The optional depth argument determines the number of frames between this function and the targeted class suite. depth defaults to 2, since this skips this function's frame and one calling function frame. If you use this function from a function called directly in the class suite, the default will be correct, otherwise you will need to determine the correct depth yourself.

This function works by installing a special class factory function in place of the __metaclass__ of the containing class. Therefore, only callbacks after the last __metaclass__ assignment in the containing class will be executed. Be sure that classes using ``advising'' functions declare any __metaclass__ first, to ensure all callbacks are run.

isClassAdvisor( ob): Returns truth if ob is a class advisor function. This is used to determine if a __metaclass__ value is a ``magic'' metaclass installed by addClassAdvisor(). If so, then ob will have a previousMetaclass attribute pointing to the previous metaclass, if any, and a callback attribute containing the callback that was given to addClassAdvisor().

getFrameInfo( frame): Return a (kind,module,locals,globals) tuple for the supplied frame object. The returned kind is a string: either ``exec'', ``module'', ``class'', ``function call'', or ``unknown''. module is the module object the frame is/was executed in, or None if the frame's globals could not be correlated with a module in sys.modules. locals and globals are the frame's local and global dictionaries, respectively. Note that they can be the same dictionary, and that modifications to locals may not have any effect on the execution of the frame.
This function is used by functions like addClassAdvisor() and advise() to verify where they're being called from, and to work their respective magics.

getMRO( ob [, extendedClassic=False]): Return an iterable over the ``method resolution order'' of ob. If ob is a ``new-style'' class or type, this returns its __mro__ attribute. If ob is a ``classic'' class, this returns classicMRO(ob,extendedClassic). If ob is not a class or type of any kind, a one-element sequence containing just ob is returned.

classicMRO( ob [, extendedClassic=False]): Return an iterator over the ``method resolution order'' of classic class ob, following the ``classic'' method resolution algorithm of recursively traversing __bases__ from left to right. (Note that this may return the same class more than once, for some inheritance graphs.) If varextendedClassic is a true value, InstanceType and object are added at the end of the iteration. This is used by Protocol objects to allow generic adapters for InstanceType and object to be used with ``classic'' class instances.

determineMetaclass( bases [, explicit_mc=None]): Determine the metaclass that would be used by Python, given a non-empty sequence of base classes, and an optional explicitly supplied __metaclass__. Returns ClassType if all bases are ``classic'' and there is no explicit_mc.
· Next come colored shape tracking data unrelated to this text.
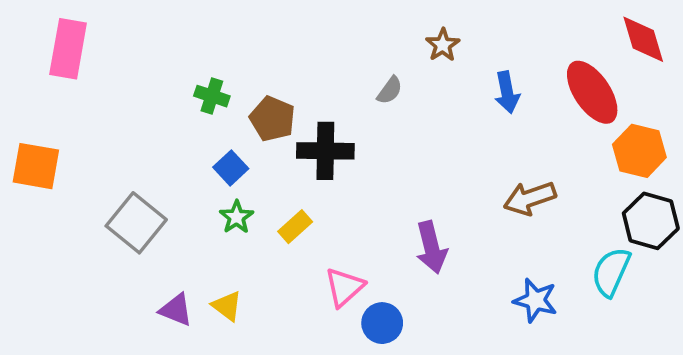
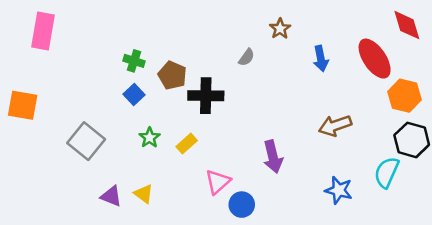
blue square: (231, 168) -> (134, 94), moved

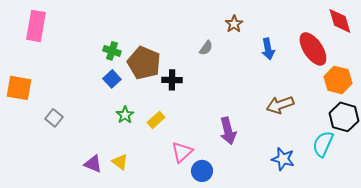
brown pentagon: (172, 75) -> (144, 63), size x1.4
black cross: (206, 96) -> (172, 80), size x0.7
gray square: (86, 141) -> (54, 118), moved, size x0.6

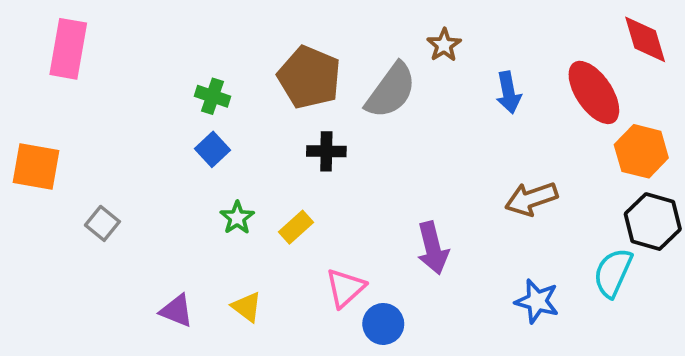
gray semicircle: (206, 48) -> (391, 91), size x2.0
brown pentagon: (144, 63) -> (309, 77), moved
yellow triangle: (120, 162) -> (247, 307), moved

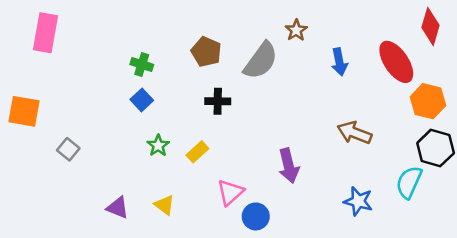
red diamond: (645, 39) -> (430, 26), turned 33
brown pentagon: (309, 77) -> (206, 52), size x0.7
brown arrow: (531, 199) -> (355, 133), turned 40

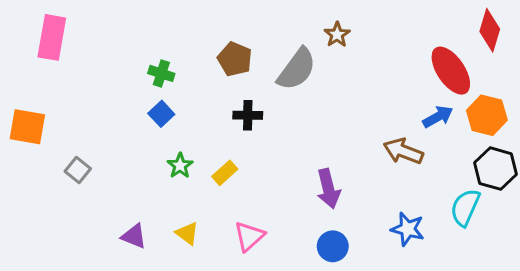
blue arrow: (339, 62) -> (438, 117), moved, turned -108
pink triangle: (230, 192) -> (249, 236), moved
blue circle: (256, 216) -> (333, 246), moved

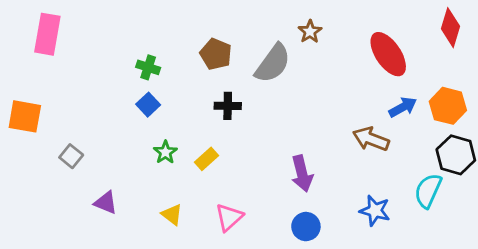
red ellipse: (451, 71) -> (388, 54), moved
purple triangle: (134, 236) -> (106, 203), moved

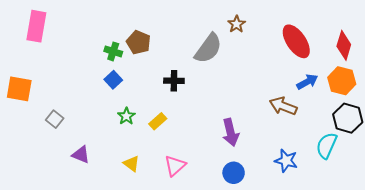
red diamond: (451, 28) -> (344, 45), moved
brown pentagon: (216, 54) -> (139, 42), moved

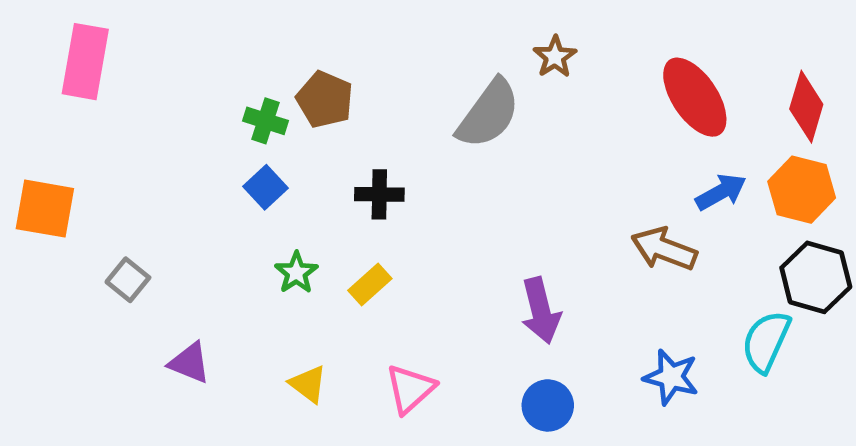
black cross: (174, 81) -> (379, 194), moved

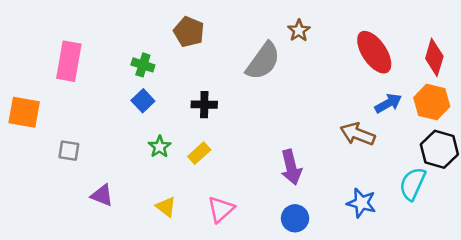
pink rectangle: (85, 62) -> (69, 61), moved
brown pentagon: (325, 99) -> (189, 32), moved
gray square: (128, 280) -> (69, 151), turned -30

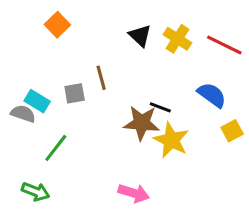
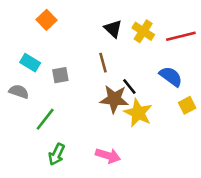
red line: (224, 45) -> (181, 36), turned -40
brown line: (101, 78) -> (103, 63), moved
cyan rectangle: (37, 101) -> (30, 63), moved
black line: (160, 107) -> (129, 86), turned 30
green arrow: (36, 192) -> (57, 154), moved, turned 95

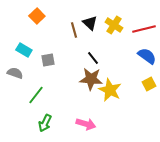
brown line: (103, 63) -> (74, 30), moved
blue semicircle: (171, 76) -> (147, 56), moved
black line: (129, 86) -> (93, 58), moved

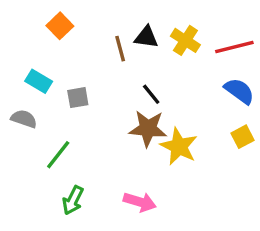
black triangle: (90, 23) -> (146, 37), turned -35

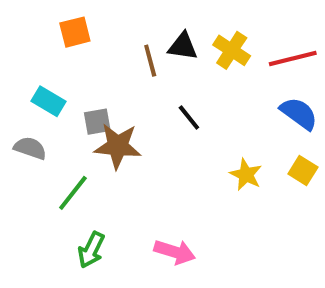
orange square: (60, 26) -> (75, 32), turned 30
brown star: (148, 129) -> (118, 146), moved
yellow square: (243, 137) -> (303, 170), turned -30
yellow star: (179, 146) -> (246, 175), moved, size x0.7

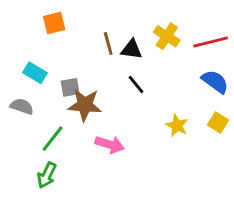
black triangle: (183, 46) -> (132, 49), moved
green arrow: (91, 250) -> (47, 175), moved
pink arrow: (175, 252) -> (110, 144), moved

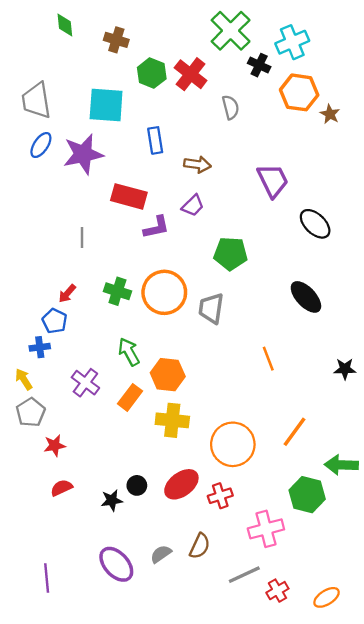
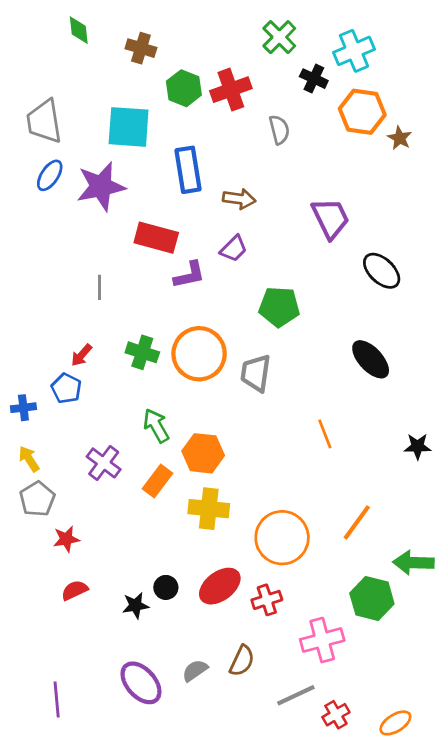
green cross: (231, 31) -> (279, 37), size x0.7
red cross: (191, 74) -> (231, 90), turned 32
blue rectangle: (155, 140) -> (188, 170), size x1.4
blue cross: (40, 347) -> (23, 408), moved

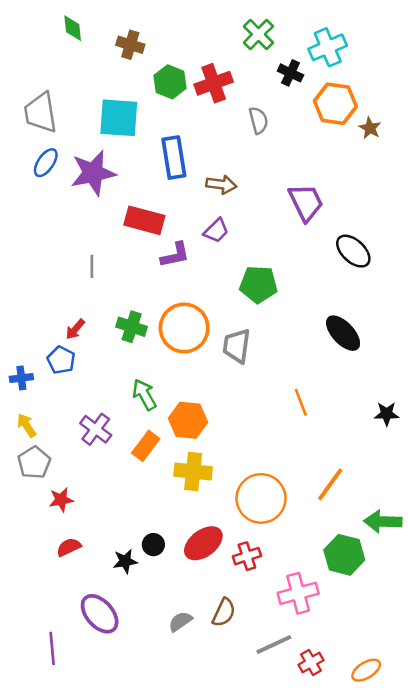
purple ellipse: (141, 683) -> (100, 614), moved

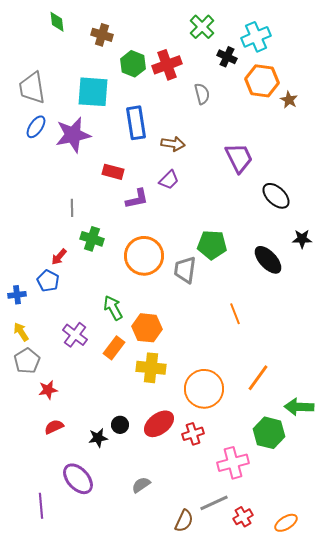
red rectangle: (144, 220) -> (113, 172), size x0.7
green pentagon: (258, 284) -> (212, 245), moved
green cross: (132, 327) -> (92, 239), moved
black star: (387, 414) -> (302, 239), moved
brown semicircle: (224, 612) -> (184, 521), moved

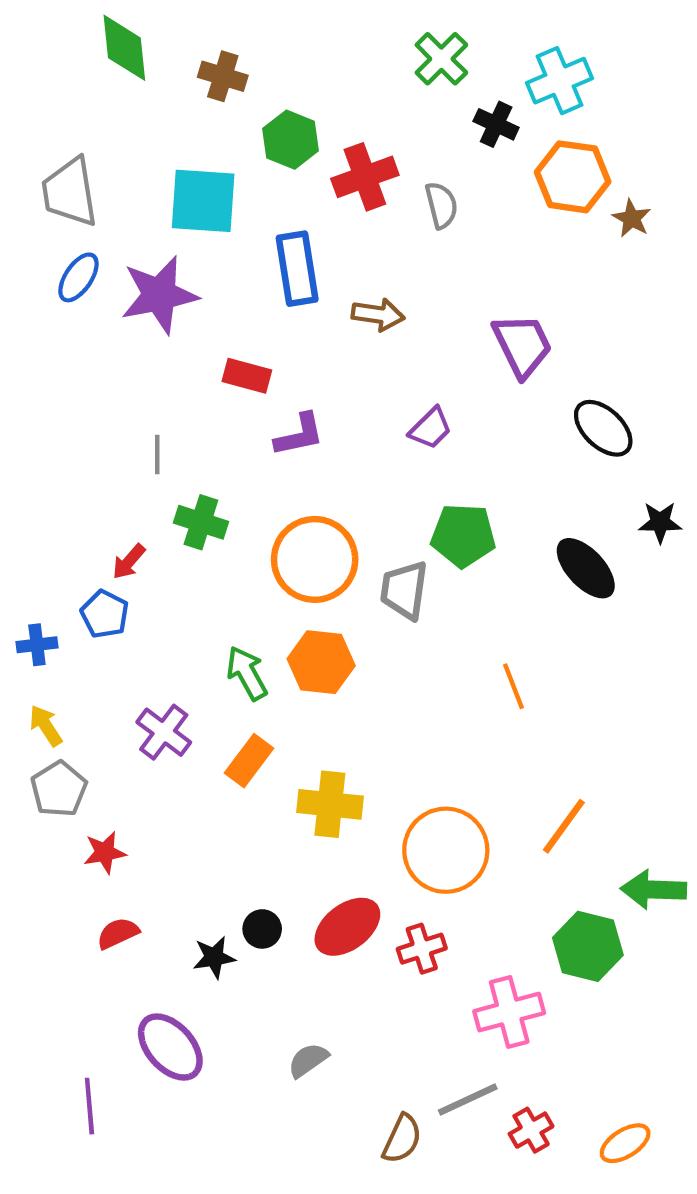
green diamond: (57, 22) -> (124, 48), size x1.5
red cross: (167, 65) -> (365, 177), moved
purple trapezoid: (169, 180) -> (430, 428), moved
orange hexagon: (147, 328) -> (321, 662), moved

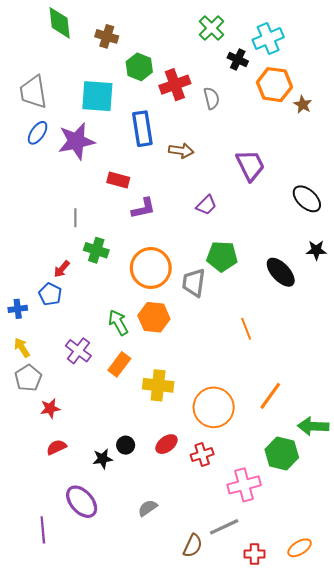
black ellipse: (603, 428) -> (307, 199), moved
red ellipse: (347, 927) -> (166, 444), size x0.7
red cross: (531, 1130) -> (254, 554), moved, turned 30

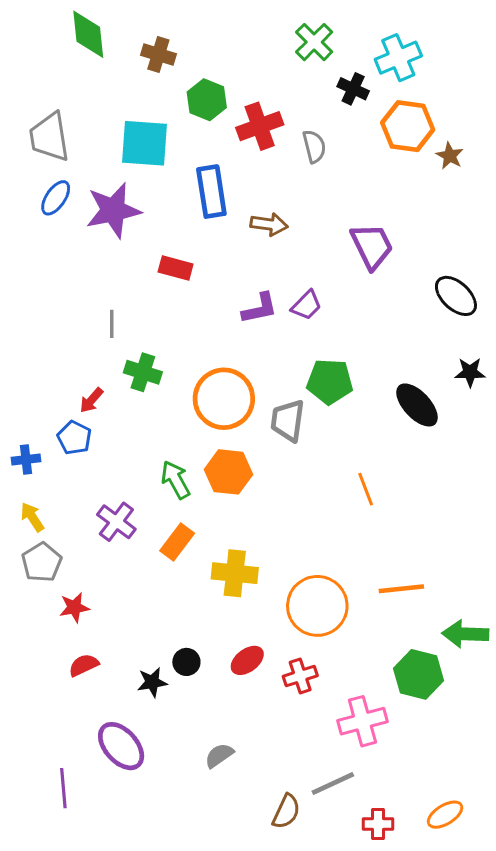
purple L-shape: (143, 208) -> (260, 308), moved
orange line: (270, 396) -> (401, 589), turned 48

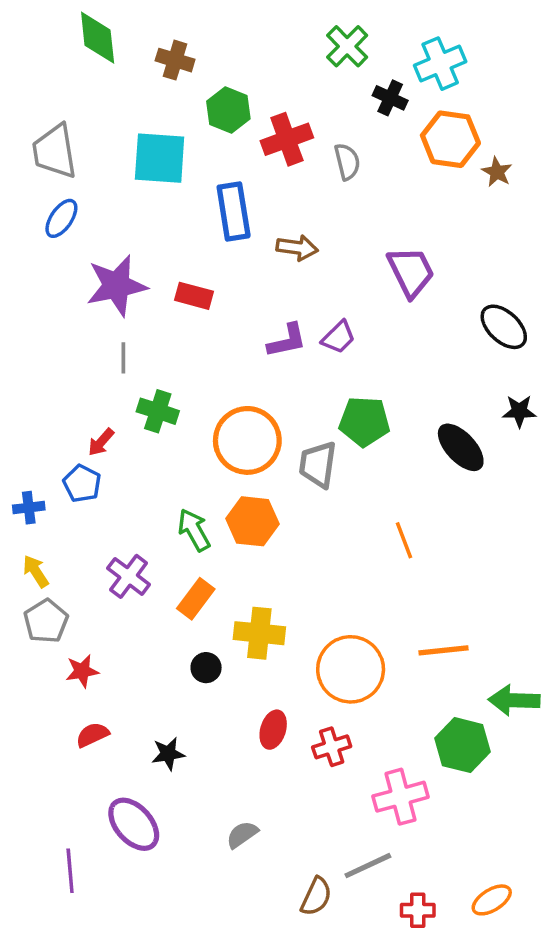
purple star: (113, 210) -> (117, 286), moved
red ellipse: (247, 660) -> (273, 730), turned -36
black circle: (186, 662) -> (206, 668), moved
Raises TypeError if the bases' metaclasses are incompatible, just like Python would.

minimalBases( classes): Return the shortest ordered subset of the input sequence classes that still contains the ``most specific'' classes. That is, the result sequence contains only classes that are not subclasses of each other. This function is used by determineMetaclass() to narrow down its list of candidate metaclasses, but is also useful for dynamically generating metaclasses.

mkRef( ob [, callable]): If ob is weak-referenceable, returns weakref.ref(ob,callable). Otherwise, returns a StrongRef(ob), emulating the interface of weakref.ref(). This is used by code that wants to use weak references, but may be given objects that are not weak-referenceable. Note that callable, if supplied, will not be called if ob is not weak-referenceable.

class StrongRef( ob): An object that emulates the interface of weakref.ref(). When called, an instance of StrongRef will return the ob it was created for. Also, it will hash the same as ob and compare equal to it. Thus, it can be used as a dictionary key, as long as the underlying object can. Of course, since it is not really a weak reference, it does not contribute to the garbage collection of the underlying object, and may in fact hinder it, since it holds a live reference to the object.